Esto tiene que cambiar, chicos.
Silvina tomó la palabra mientras el grupo seguía encerrado en el cuarto de Bambi. Pablo se acurrucó con su hermano bajo los almohadones y no volvió a salir de allí.
—No podemos seguir paseando por este laberinto de cosas raras sin encontrar algo concreto que le dé sentido a todo esto.
—No todos necesitamos descubrir algo, Silvina. Yo me siento cómoda como estoy —dijo Bambi, con frialdad, aferrándose de nuevo al brazo de Abigail, sin mirar a su amiga.
—¿A quién buscabas en la estación, pichoncita? —dijo Silvina, ignorando el disgusto de Bambi y queriendo indagar más. Silvina tenía alma de detective; nada de lo que estaba pasando en estos meses, incluida la aparición de Bambi, le parecía que podría quedar así nomás, sin ajustar los hilos que unían los hechos hasta que tuviese un sentido para ella.
—A alguien, pero no tengo idea... —contestó Bambi, como al pasar.
—¿Y tú, Bauti? ¿Cómo supiste que Bambi estaba en la estación? —preguntó Silvina, caminando con seriedad hacia la pila de almohadones que cubrían a Pablo y al niño.
—Ni idea, lo supe nada más... —respondió Bautista.
—¿Abigail, cómo es que hablas con Bambi? ¿Me refrescas la memoria? —preguntó Silvina.
—En la cabeza, en mi interior —dijo Abi, siguiendo la caminata de su amiga por toda la habitación sin perderse un solo paso.
—¿Y las paredes pintadas? Porque podíamos verlas solo nosotros. Es más, ¿alguien se acuerda del incidente de las paredes ya?
—La verdad es que, si no lo nombrabas, ni lo recordaba ya —dijo Pablo, saliendo de debajo de la montaña de almohadas, más recompuesto.
—¿Cómo es que Bambi sabe tantas cosas de nosotros?
—Esa es fácil —dijo Bambi—. Porque las sé, y punto.
—Pero no es así la vida, pichoncita. Desde que apareciste, nos estamos tomando las cosas más extrañas y sin explicación con naturalidad. Y lo que más me intriga es por qué, pasados los días, empezamos a olvidar —finalmente, Silvina se sentó para decirlo.
—No aparecí porque quise, Silvina... —dijo la joven, sin inmutarse, como era su costumbre.

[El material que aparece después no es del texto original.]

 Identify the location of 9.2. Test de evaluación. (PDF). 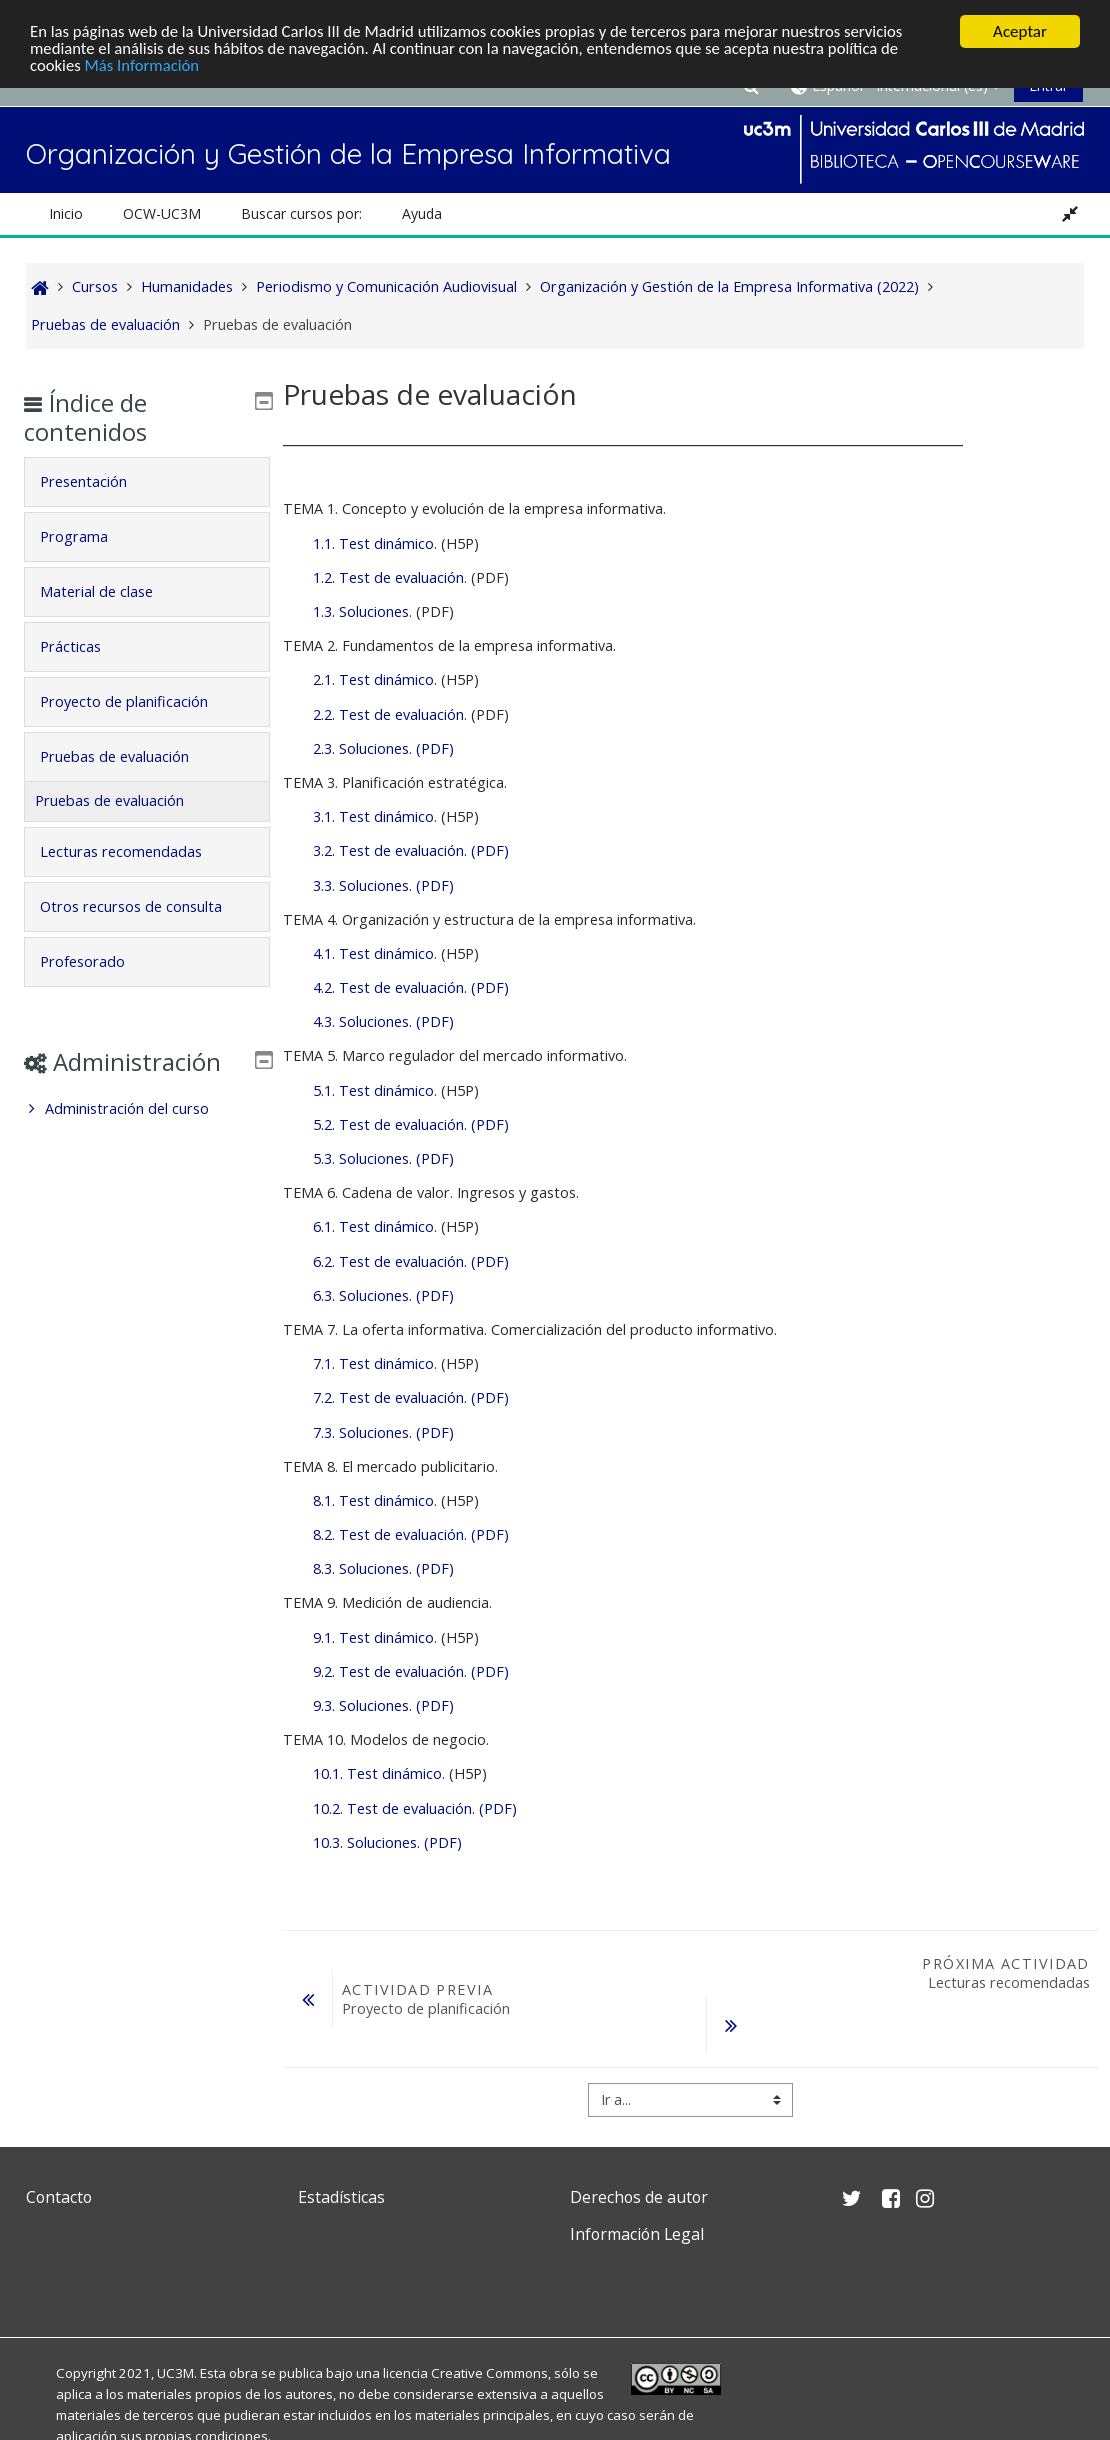
(411, 1671).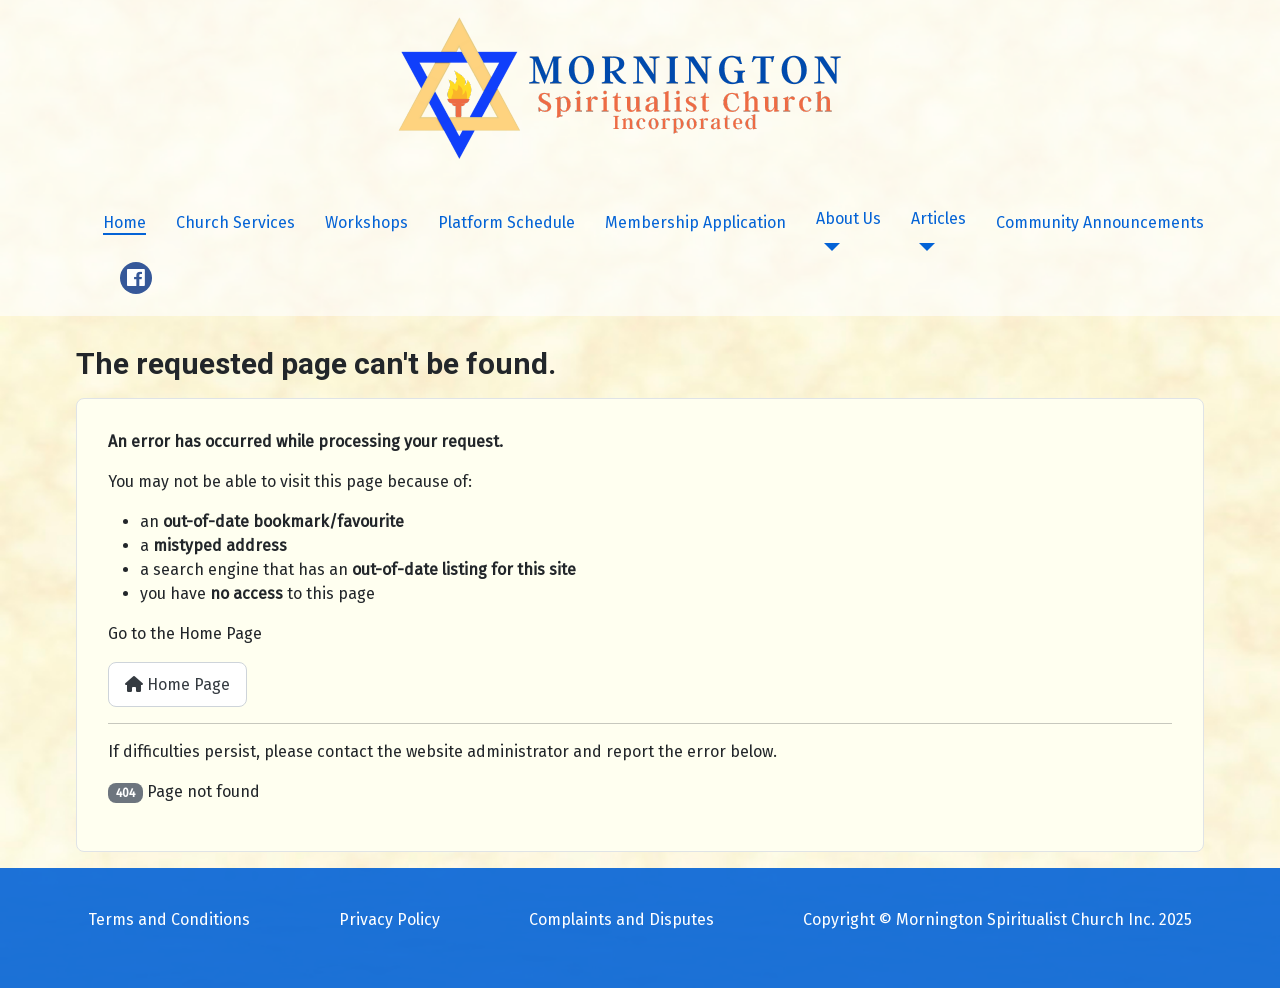 Image resolution: width=1280 pixels, height=988 pixels. Describe the element at coordinates (124, 222) in the screenshot. I see `Home` at that location.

—¡Exacto! —Silvina se puso de pie como un resorte.
—No entiendo, amiga... —Abigail estaba confundida.
—Tenemos que saber de dónde vienes y para qué. Esa es la semilla de todo... todo... —parecía que Silvina no encontraba las palabras.
—...este asunto —completó Pablo.
—La tía Pupe... —dijo Bambi.
—...también lo pensé —dijo Silvina, sentándose junto a Bambi—. La tía debe saber; estás en sus fotos de niña en Catamarca.
—Pero de esa vida yo no recuerdo nada...
—No, pero la tía sí debe tener recuerdos. Ella dijo que volvió varias veces a Catamarca.
—...fue a buscar a María de las Angutias —agregó Abigail—. Pero no la encontró. Mi mamá siempre cuenta que hay una casa antigua allá, que está en ruinas, que perteneció a los abuelos de Pupe, y que la última vez que fue, Pupe donó los terrenos a un convento donde se crió.
—Pupe me dio la caja de fotos... —recordó Pablo—. Dijo que yo sabría qué hacer, pero realmente no sé.
Todos se quedaron en silencio. Era algo que le pasaba siempre a Silvina: cada vez que ataba los nudos de algunas pistas, llegaba a un lugar donde no había nada más.
—Hablamos con Pupe varias veces; esquiva las respuestas. Su único interés siempre es proteger a Bambi. Lo mismo pasa con Alba y mi papá; no hay más datos que los que ellos recuerdan y ya nos dieron.
—Ellos no pueden saber mucho; eran muy pequeños cuando la tía llegó —dijo Abigail—. Tampoco quieren hablar mucho de esas épocas; hay mucho dolor y sufrimiento en esas historias.
—...y ese generalmente es el problema con nuestra familia —dijo Bauti—. Todos guardan historias, pasean sobre ellas sin contarlas, y los demás tenemos que andar adivinando. Ya me cansé de eso; hoy se terminó. —Y se puso de pie, dirigiéndose con paso firme al patio donde estaban algunos adultos.
Los demás lo siguieron; no tenían otra idea.